Our Tribe contains insightful chapters concerning “Healing Our Tribal Wounds,” “Boldly Exercising Our Tribal Gifts,” detoxing and demythologizing the biblical “Texts of Terror,” “Outing the Bible” by lifting up gay and lesbian tribal texts, “Outing the Sodomite” as anyone who commits ethnic and/or sexual violence, remembering those who have died of AIDS and breast cancer as “Equal to Angels,” and developing “A Queer Theology of Sexuality” that ends with some wonderful speculation.  “What if in our new charter of human existence we come to believe that all people have a right. . . to be who they are spiritually and sexually?  And that all life forms deserve to be respected?  What a powerful millennial vision!  Fortunately or unfortunately, depending on your point of view, this is still a queermillennial vision.  But hold on, our time is coming” (p. 280).  An appendix supplies a roll call of eunuchs in the order of their appearance in the Bible, all 34 of them, from Genesis 37 (Potiphar) to Acts 8, the black eunuch from Ethiopia.  You just haven’t lived until you’ve read Nancy’s exposition of biblical eunuchs in the main text!

Throughout, Nancy’s voice is the voice of a prophet rallying and empowering the humanity in us all.  Although she was writing Our Tribe before the Transgender Movement became a major social factor, she makes clear that omnigender is a terrific threat to fundamentalists and patriarchs because it proves that God did not invent patriarchy, rigid sex roles, or monolithic heterosexuality.  “There are people (hermaphrodites, transsexuals) who are toward the center of the [gender] continuum, and the rest of us are more or less male or female.”  But immediately she assures us that none of that is the fault of gender-variant or sexually variant people: “God may have indeed made ‘Adam and Eve and not Adam and Steve’—but [if so then] Adam and Eve made all the rest of us!” (p. 120).

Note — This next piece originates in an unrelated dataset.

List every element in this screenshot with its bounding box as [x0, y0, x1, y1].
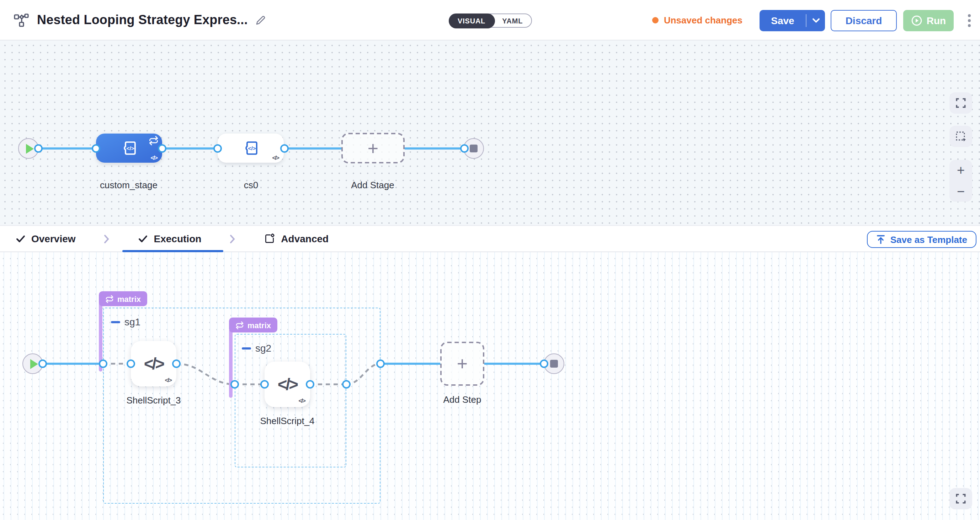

Nancy Wilson’s voice seems to me a perfect voice for a conference centered on Wisdom’s table, where there is a place for everyone who wants to sit down.  Bring on the feast!


Virginia Ramey Mollenkott
Virginia Ramey Mollenkott (1932-2020) is the author or co-author of 13 books, including several on women and religion. She is a winner of the Lambda Literary Award (in 2002) and has published numerous essays on literary topics in various scholarly journals. In 1975, she spoke at the first national gathering of the Evangelical Women’s Caucus in Washington, D.C., and delivered plenary speeches at almost every gathering of the organization over the next 40 years. She has lectured widely on lesbian, gay, and bisexual rights and has also been active in the transgender cause. Mollenkott was married to Judith Suzannah Tilton until her death in 2018, and has one son and three granddaughters. She earned her B.A. from Bob Jones University, her M.A. from Temple University, and her Ph.D. from New York University. She received a Lifetime Achievement award from SAGE, Senior Action in a Gay Environment, a direct-service and advocacy group for seniors in New York City in 1999. In 2017 she was awarded the inaugural Mother Eagle Award. Even in her late 80s, Virginia Ramey Mollenkott continued to use her doctorate in English to share insights with folks who visit the EEWC and Mollenkott websites, and with elderly people in the Cedar Creek Community educational programs. She deeply regretted that her severe arthritis forbade her presence at the social justice protests during the Trump presidency.